> Try it
The pictures do not go in the copy. Reproduce the rest of the entries exactly.

> Extracted material
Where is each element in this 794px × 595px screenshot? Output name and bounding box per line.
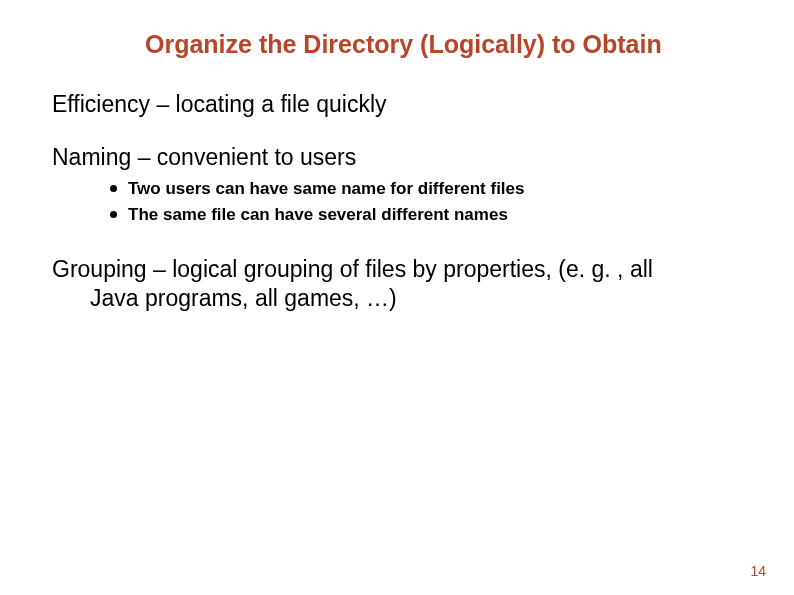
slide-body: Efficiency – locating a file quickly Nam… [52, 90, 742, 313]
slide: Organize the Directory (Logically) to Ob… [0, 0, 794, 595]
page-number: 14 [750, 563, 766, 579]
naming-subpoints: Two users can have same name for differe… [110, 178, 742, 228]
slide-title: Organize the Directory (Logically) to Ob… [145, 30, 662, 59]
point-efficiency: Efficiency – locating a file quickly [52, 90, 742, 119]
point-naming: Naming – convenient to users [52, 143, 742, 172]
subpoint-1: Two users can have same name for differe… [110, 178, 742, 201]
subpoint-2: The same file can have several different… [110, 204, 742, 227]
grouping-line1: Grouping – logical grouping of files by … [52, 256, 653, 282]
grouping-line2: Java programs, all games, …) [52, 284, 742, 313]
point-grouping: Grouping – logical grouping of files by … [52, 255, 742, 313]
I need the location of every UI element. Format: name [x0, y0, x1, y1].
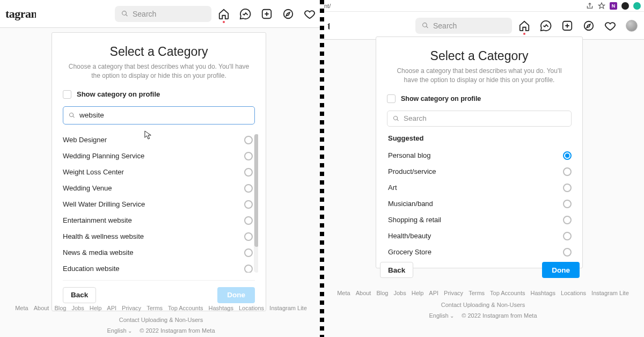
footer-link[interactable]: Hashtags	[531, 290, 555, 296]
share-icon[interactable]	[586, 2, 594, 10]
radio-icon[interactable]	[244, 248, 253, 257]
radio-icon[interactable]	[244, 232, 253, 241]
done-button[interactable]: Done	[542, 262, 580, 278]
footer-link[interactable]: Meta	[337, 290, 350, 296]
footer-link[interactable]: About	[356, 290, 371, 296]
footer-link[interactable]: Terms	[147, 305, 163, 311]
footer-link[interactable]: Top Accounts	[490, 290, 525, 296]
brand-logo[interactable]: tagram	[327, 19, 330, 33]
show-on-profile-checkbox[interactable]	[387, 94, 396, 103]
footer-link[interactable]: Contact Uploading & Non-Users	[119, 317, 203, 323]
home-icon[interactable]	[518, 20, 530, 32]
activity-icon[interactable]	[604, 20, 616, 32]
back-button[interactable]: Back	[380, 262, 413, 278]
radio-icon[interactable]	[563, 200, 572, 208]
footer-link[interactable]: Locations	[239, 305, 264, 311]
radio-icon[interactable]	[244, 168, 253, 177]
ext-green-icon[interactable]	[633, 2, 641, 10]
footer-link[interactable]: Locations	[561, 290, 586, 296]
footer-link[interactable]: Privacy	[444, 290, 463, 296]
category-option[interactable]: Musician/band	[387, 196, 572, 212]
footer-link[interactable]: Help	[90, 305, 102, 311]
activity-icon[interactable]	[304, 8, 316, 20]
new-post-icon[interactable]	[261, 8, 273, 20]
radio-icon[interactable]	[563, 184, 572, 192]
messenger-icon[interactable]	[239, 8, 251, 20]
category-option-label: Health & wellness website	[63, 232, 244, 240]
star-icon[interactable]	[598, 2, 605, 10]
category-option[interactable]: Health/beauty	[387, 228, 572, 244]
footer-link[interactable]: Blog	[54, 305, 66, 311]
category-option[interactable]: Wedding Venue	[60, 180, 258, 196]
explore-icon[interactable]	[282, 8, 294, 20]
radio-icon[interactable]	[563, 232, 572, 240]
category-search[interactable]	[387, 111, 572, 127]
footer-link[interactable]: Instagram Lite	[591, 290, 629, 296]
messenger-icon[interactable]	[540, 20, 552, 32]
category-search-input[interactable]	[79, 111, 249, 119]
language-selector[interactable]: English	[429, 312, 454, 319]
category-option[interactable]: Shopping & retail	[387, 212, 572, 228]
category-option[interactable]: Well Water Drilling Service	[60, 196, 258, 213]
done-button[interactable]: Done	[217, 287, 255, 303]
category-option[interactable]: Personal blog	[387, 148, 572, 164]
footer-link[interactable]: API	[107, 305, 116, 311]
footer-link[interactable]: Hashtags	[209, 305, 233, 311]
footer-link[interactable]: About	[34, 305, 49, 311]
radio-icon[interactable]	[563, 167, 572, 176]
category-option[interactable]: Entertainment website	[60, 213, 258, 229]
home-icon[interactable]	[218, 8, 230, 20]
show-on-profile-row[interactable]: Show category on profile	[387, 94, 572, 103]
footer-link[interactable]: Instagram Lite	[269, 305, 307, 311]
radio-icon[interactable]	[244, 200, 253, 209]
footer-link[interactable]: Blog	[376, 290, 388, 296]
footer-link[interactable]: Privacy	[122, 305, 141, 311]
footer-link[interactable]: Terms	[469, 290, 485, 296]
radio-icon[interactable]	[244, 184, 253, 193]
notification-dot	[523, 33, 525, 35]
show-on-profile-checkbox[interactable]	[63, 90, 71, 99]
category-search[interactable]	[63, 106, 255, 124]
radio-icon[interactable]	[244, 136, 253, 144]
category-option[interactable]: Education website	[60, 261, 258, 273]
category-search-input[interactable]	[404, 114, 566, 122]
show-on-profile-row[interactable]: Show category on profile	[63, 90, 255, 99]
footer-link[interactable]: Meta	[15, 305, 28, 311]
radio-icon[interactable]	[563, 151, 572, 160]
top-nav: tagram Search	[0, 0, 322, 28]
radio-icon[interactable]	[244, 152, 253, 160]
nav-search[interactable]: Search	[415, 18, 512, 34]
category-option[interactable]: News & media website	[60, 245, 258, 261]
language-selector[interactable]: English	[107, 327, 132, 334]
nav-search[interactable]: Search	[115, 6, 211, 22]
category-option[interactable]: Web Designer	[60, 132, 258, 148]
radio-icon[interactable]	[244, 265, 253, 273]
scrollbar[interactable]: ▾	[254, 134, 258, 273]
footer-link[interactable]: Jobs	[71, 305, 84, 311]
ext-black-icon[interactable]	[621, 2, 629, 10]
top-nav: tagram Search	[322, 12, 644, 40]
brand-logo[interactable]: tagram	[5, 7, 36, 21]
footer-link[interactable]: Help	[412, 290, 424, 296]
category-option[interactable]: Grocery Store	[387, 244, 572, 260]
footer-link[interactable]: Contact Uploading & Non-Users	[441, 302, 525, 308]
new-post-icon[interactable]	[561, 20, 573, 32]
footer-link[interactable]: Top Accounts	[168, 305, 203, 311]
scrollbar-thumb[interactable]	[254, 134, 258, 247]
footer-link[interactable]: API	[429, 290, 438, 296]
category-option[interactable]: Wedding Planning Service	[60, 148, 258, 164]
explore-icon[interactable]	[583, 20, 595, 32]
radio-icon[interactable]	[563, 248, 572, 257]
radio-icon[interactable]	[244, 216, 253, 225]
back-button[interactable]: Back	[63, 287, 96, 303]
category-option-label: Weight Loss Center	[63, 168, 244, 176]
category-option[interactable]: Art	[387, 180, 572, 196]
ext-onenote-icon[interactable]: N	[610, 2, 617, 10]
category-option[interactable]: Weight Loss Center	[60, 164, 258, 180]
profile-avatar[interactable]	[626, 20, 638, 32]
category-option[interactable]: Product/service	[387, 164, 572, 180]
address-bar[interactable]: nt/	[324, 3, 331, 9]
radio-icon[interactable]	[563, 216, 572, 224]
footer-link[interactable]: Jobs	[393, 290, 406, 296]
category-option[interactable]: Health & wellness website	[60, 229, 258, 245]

> Solution to the problem
Where is each element in this 794px × 595px screenshot? Output name and bounding box per line.
slide-body: Efficiency – locating a file quickly Nam… [52, 90, 742, 313]
slide: Organize the Directory (Logically) to Ob… [0, 0, 794, 595]
page-number: 14 [750, 563, 766, 579]
naming-subpoints: Two users can have same name for differe… [110, 178, 742, 228]
slide-title: Organize the Directory (Logically) to Ob… [145, 30, 662, 59]
point-efficiency: Efficiency – locating a file quickly [52, 90, 742, 119]
point-naming: Naming – convenient to users [52, 143, 742, 172]
subpoint-1: Two users can have same name for differe… [110, 178, 742, 201]
subpoint-2: The same file can have several different… [110, 204, 742, 227]
grouping-line1: Grouping – logical grouping of files by … [52, 256, 653, 282]
grouping-line2: Java programs, all games, …) [52, 284, 742, 313]
point-grouping: Grouping – logical grouping of files by … [52, 255, 742, 313]
I need the location of every UI element. Format: name [x0, y0, x1, y1].
footer-link[interactable]: Hashtags	[531, 290, 555, 296]
share-icon[interactable]	[586, 2, 594, 10]
radio-icon[interactable]	[244, 248, 253, 257]
radio-icon[interactable]	[244, 232, 253, 241]
done-button[interactable]: Done	[542, 262, 580, 278]
footer-link[interactable]: Meta	[337, 290, 350, 296]
footer-link[interactable]: About	[356, 290, 371, 296]
footer-link[interactable]: Terms	[147, 305, 163, 311]
footer-link[interactable]: Top Accounts	[490, 290, 525, 296]
brand-logo[interactable]: tagram	[327, 19, 330, 33]
show-on-profile-checkbox[interactable]	[387, 94, 396, 103]
footer-link[interactable]: Contact Uploading & Non-Users	[119, 317, 203, 323]
home-icon[interactable]	[518, 20, 530, 32]
activity-icon[interactable]	[604, 20, 616, 32]
back-button[interactable]: Back	[380, 262, 413, 278]
radio-icon[interactable]	[563, 200, 572, 208]
footer-link[interactable]: Locations	[239, 305, 264, 311]
radio-icon[interactable]	[244, 168, 253, 177]
ext-green-icon[interactable]	[633, 2, 641, 10]
footer-link[interactable]: Locations	[561, 290, 586, 296]
footer-link[interactable]: Privacy	[444, 290, 463, 296]
category-option[interactable]: Musician/band	[387, 196, 572, 212]
footer-link[interactable]: Help	[90, 305, 102, 311]
activity-icon[interactable]	[304, 8, 316, 20]
new-post-icon[interactable]	[261, 8, 273, 20]
radio-icon[interactable]	[563, 184, 572, 192]
messenger-icon[interactable]	[239, 8, 251, 20]
category-option-label: Health & wellness website	[63, 232, 244, 240]
star-icon[interactable]	[598, 2, 605, 10]
category-option[interactable]: Health/beauty	[387, 228, 572, 244]
footer-link[interactable]: Blog	[54, 305, 66, 311]
category-option[interactable]: Wedding Venue	[60, 180, 258, 196]
explore-icon[interactable]	[282, 8, 294, 20]
radio-icon[interactable]	[563, 232, 572, 240]
category-search[interactable]	[387, 111, 572, 127]
footer-link[interactable]: Instagram Lite	[591, 290, 629, 296]
messenger-icon[interactable]	[540, 20, 552, 32]
category-search-input[interactable]	[79, 111, 249, 119]
language-selector[interactable]: English	[429, 312, 454, 319]
category-option[interactable]: Shopping & retail	[387, 212, 572, 228]
category-option[interactable]: Well Water Drilling Service	[60, 196, 258, 213]
done-button[interactable]: Done	[217, 287, 255, 303]
category-option[interactable]: Personal blog	[387, 148, 572, 164]
footer-link[interactable]: API	[107, 305, 116, 311]
footer-link[interactable]: Hashtags	[209, 305, 233, 311]
footer-link[interactable]: About	[34, 305, 49, 311]
radio-icon[interactable]	[563, 167, 572, 176]
category-option[interactable]: Entertainment website	[60, 213, 258, 229]
home-icon[interactable]	[218, 8, 230, 20]
show-on-profile-row[interactable]: Show category on profile	[387, 94, 572, 103]
footer-link[interactable]: Instagram Lite	[269, 305, 307, 311]
radio-icon[interactable]	[244, 200, 253, 209]
footer-link[interactable]: Blog	[376, 290, 388, 296]
footer-link[interactable]: Privacy	[122, 305, 141, 311]
footer-link[interactable]: Terms	[469, 290, 485, 296]
radio-icon[interactable]	[244, 184, 253, 193]
notification-dot	[523, 33, 525, 35]
show-on-profile-checkbox[interactable]	[63, 90, 71, 99]
category-search[interactable]	[63, 106, 255, 124]
radio-icon[interactable]	[244, 136, 253, 144]
category-option[interactable]: Education website	[60, 261, 258, 273]
category-search-input[interactable]	[404, 114, 566, 122]
show-on-profile-row[interactable]: Show category on profile	[63, 90, 255, 99]
footer-link[interactable]: Meta	[15, 305, 28, 311]
radio-icon[interactable]	[563, 151, 572, 160]
top-nav: tagram Search	[0, 0, 322, 28]
radio-icon[interactable]	[244, 152, 253, 160]
nav-search[interactable]: Search	[415, 18, 512, 34]
category-option[interactable]: News & media website	[60, 245, 258, 261]
language-selector[interactable]: English	[107, 327, 132, 334]
nav-search[interactable]: Search	[115, 6, 211, 22]
category-option[interactable]: Web Designer	[60, 132, 258, 148]
radio-icon[interactable]	[244, 265, 253, 273]
scrollbar[interactable]: ▾	[254, 134, 258, 273]
footer-link[interactable]: Jobs	[71, 305, 84, 311]
ext-black-icon[interactable]	[621, 2, 629, 10]
top-nav: tagram Search	[322, 12, 644, 40]
brand-logo[interactable]: tagram	[5, 7, 36, 21]
footer-link[interactable]: Help	[412, 290, 424, 296]
category-option[interactable]: Grocery Store	[387, 244, 572, 260]
footer-link[interactable]: Contact Uploading & Non-Users	[441, 302, 525, 308]
new-post-icon[interactable]	[561, 20, 573, 32]
footer-link[interactable]: Top Accounts	[168, 305, 203, 311]
scrollbar-thumb[interactable]	[254, 134, 258, 247]
footer-link[interactable]: API	[429, 290, 438, 296]
category-option[interactable]: Wedding Planning Service	[60, 148, 258, 164]
explore-icon[interactable]	[583, 20, 595, 32]
radio-icon[interactable]	[563, 248, 572, 257]
radio-icon[interactable]	[244, 216, 253, 225]
back-button[interactable]: Back	[63, 287, 96, 303]
category-option-label: Weight Loss Center	[63, 168, 244, 176]
category-option[interactable]: Art	[387, 180, 572, 196]
ext-onenote-icon[interactable]: N	[610, 2, 617, 10]
category-option[interactable]: Weight Loss Center	[60, 164, 258, 180]
profile-avatar[interactable]	[626, 20, 638, 32]
category-option[interactable]: Product/service	[387, 164, 572, 180]
address-bar[interactable]: nt/	[324, 3, 331, 9]
radio-icon[interactable]	[563, 216, 572, 224]
footer-link[interactable]: Jobs	[393, 290, 406, 296]
category-option[interactable]: Health & wellness website	[60, 229, 258, 245]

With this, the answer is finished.